_Exercise aim_: Show all lines from the records below in which the string "下坡煞車失靈時絕對不能做什麼事" is present.

▬▬▬▬▬▬

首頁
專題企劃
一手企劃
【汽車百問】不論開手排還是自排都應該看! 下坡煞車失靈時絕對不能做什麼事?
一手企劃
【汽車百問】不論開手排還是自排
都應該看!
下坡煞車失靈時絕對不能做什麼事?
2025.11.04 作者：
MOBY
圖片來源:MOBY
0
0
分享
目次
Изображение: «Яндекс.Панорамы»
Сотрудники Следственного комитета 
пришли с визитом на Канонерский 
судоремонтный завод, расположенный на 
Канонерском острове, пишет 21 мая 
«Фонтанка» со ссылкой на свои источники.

▬▬▬▬▬▬

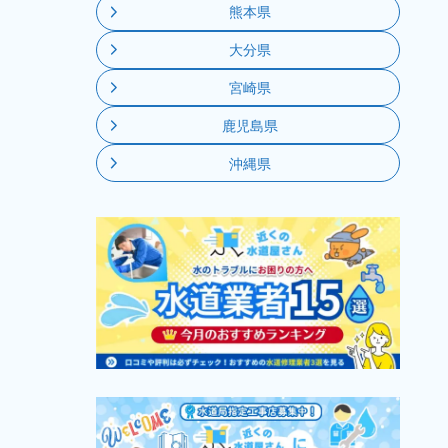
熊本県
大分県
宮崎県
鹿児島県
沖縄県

▬▬▬▬▬▬

_Written solution_:
【汽車百問】不論開手排還是自排都應該看! 下坡煞車失靈時絕對不能做什麼事?
下坡煞車失靈時絕對不能做什麼事?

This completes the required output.